I have no idea why my second point is true. I would have thought a winter themed painting would be a "slow mover" when it comes to sales but my winter paintings are still selling in the summer so...being the keen entrepreneur that I am, I will continue to paint winter themes as longs as they sell. This painting in particular gives me great joy. It is called "Top of the Mountain" and features a stand of balsam trees heavily laden will snow. And as in most winter paintings, it is almost monochromatic.

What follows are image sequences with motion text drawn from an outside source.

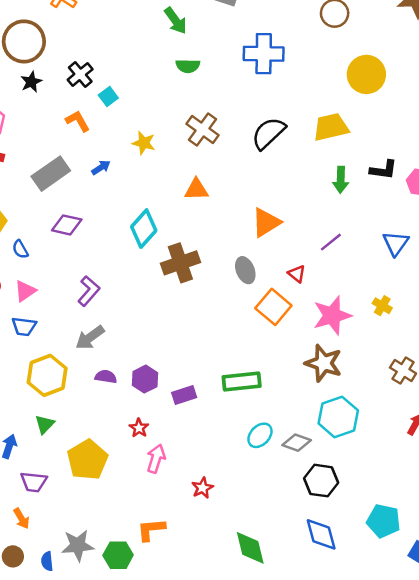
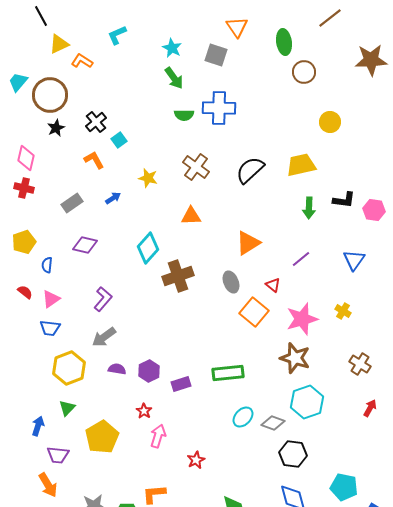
blue cross: (264, 54) -> (219, 108), moved
yellow circle: (366, 74) -> (330, 122), size x0.7
gray rectangle: (51, 174) -> (72, 203), size x0.7
blue semicircle: (20, 249) -> (47, 265), turned 35
orange arrow: (21, 518) -> (48, 485), size x1.4

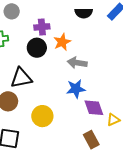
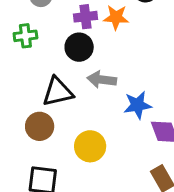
orange star: (62, 42) -> (116, 17), moved, turned 30
gray arrow: (77, 63) -> (102, 80), moved

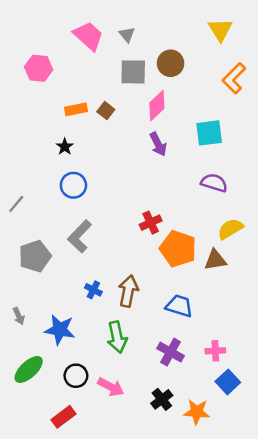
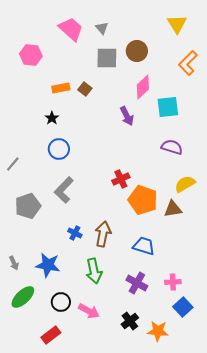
pink diamond: (157, 106) -> (143, 87), moved
gray arrow: (19, 316) -> (14, 263), moved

I think reducing a composition to nearly black and white (as you do in a winter scene) is really challenging and if pulled off right (hopefully!) is really dramatic. 

So this summer, as you're about to enjoy a long weekend of inhaling bar-b-qued hot dogs, hamburgers and enjoying home made ice cream, remember...there are less than six months till Christmas. 

Woods in Winter
by Henry Wadsworth Longfellow

When winter winds are piercing chill, 
And through the hawthorn blows the gale, 
With solemn feet I tread the hill, 
That overbrows the lonely vale. 

O'er the bare upland, and away
Through the long reach of desert woods, 
The embracing sunbeams chastely play, 
And gladden these deep solitudes. 

Where, twisted round the barren oak, 
The summer vine in beauty clung, 
And summer winds the stillness broke, 
The crystal icicle is hung. 

Where, from their frozen urns, mute springs
Pour out the river's gradual tide, 
Shrilly the skater's iron rings, 
And voices fill the woodland side. 

Alas! how changed from the fair scene, 
When birds sang out their mellow lay, 
And winds were soft, and woods were green, 
And the song ceased not with the day! 

But still wild music is abroad, 
Pale, desert woods! within your crowd; 
And gathering winds, in hoarse accord, 
Amid the vocal reeds pipe loud. 

Chill airs and wintry winds! my ear
Has grown familiar with your song; 
I hear it in the opening year, 
I listen, and it cheers me long.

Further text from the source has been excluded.